Sommer, Berlin. Okay, ich werde mich hier nicht in die Reihe derer einfügen, die stetig über das Wetter klagen. Mal ist es zu kalt, mal ist es zu heiß, dann wieder zu regnerisch, zu windig, zu viel Smog, zu hohe Luftfeuchtigkeit sprich zu schwül oder zu verschneit. Und natürlich sind zu viele Autos, Radfahrer und Touristen in der Stadt, es gibt zu wenig Bäume, Schwimmbäder, Seen und Parkanlagen, und wenn, dann sind sie nicht gepflegt genug, zu dreckig, zu voll, zu langweilig oder zu laut und zu weit weg. Und ich werde auch nicht das Totschlagargument bringen: Früher, da war das aber nicht so! Ähnlich beliebt wie: Früher war alles besser! Und was ist denn überhaupt dieses früher? Eine variable Größe, die für jeden eine andere Bedeutung hat, in einem anderen zeitlichen Abstand zu einem steht und immer einen anderen Start- und Endpunkt markiert? Wie genau ist denn dann so eine Aussage überhaupt oder wie genau kann sie sein, wenn doch ihre Definition immer eine andere zeitliche Ebene andeutet? Aber lassen wir das.
Meine Stadt hat Fieber
Eigentlich will ich auch gar nicht jammern. Wirklich nicht. Aber es stimmt schon, es ist ganz schön warm in Berlin und überhaupt in Deutschland. Ein Anruf bei den Eltern in Coburg bestätigt: ja, auch im schönen Franken wird geschwitzt und zuweilen über die Hitze geklagt. Auch ein Blick auf die Wetterkarte verrät: Eltern haben nicht gelogen, es ist heiß. Überall. Hitzerekorde werden gebrochen, neu aufgestellt oder zuweilen auch nicht und somit das Klagen über die Hitze offiziell bestätigt. Spätestens jetzt kann man beruhigt sagen: man, ist das heiß!

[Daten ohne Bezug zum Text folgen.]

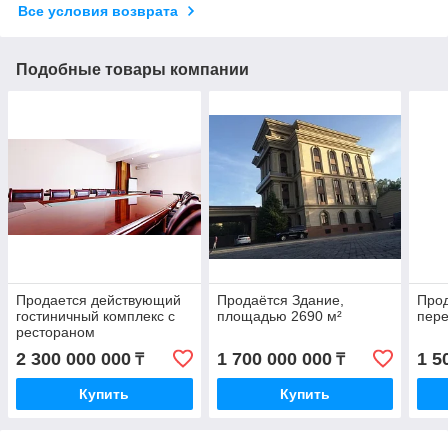
Все условия возврата
Подобные товары компании
Продается действующий
Продаётся Здание,
Прод
гостиничный комплекс с
площадью 2690 м²
пере
рестораном
2 300 000 000
1 700 000 000
1 5
₸
₸
Купить
Купить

Aber sollte das nicht so sein? Ich meine: hey, es ist nun mal Sommer! Klar wäre ab und an ein laues Lüftchen oder eine sanfte Brise toll, wie bei unseren Freunden den Großstädten am Wasser. Viel schlimmer finde ich aber wirklich dieses ständige Rumgejammer, dieses Genörgel. Und immer ist das Wetter Schuld. Ich bin mir zwar der Tatsache bewusst, dass das Wetter das subjektive Empfinden des Menschen stark beeinflusst, aber damit jede Befindlichkeit zu entschuldigen, das geht doch auch nicht! Denn es ist doch eigentlich wunderschön und die Jahreszeit macht ihrem Namen doch nur alle Ehre. Endlich kann man auch abends wieder im leichten Kleidchen oder Hemd stundenlang draußen sitzen, die Beine im Wasser baumeln lassen, leichte Cocktails genießen und den Sternenhimmel bewundern. Die Tage sind länger und die Röcke sind kürzer, einzig und allein die Dusche verspricht Abkühlung. Nur die wirklich tiefen Seen wie der Teufelssee sind noch nicht auf Badewannentemperatur erhitzt. Normalerweise muss man für solche Temperaturen in den Urlaub fahren. „Meine Stadt hat Fieber. Sie tropft und klebt.“, singt Peter Fox. Und ich finde es ganz wunderbar! Ich hoffe auf noch mehr Sommersonnentage, gerne gepaart mit Sommerregen, die Mensch und Natur die ersehnte Bewässerung und Abkühlung bringen und auf noch mehr wunderbare, heiße Berliner Nächte. Immerhin ist ja auch die OpenAir-Saison in vollem Gange und das bei Regen und Kälte zu erleben, wäre im Sommer doch irgendwie auch doof.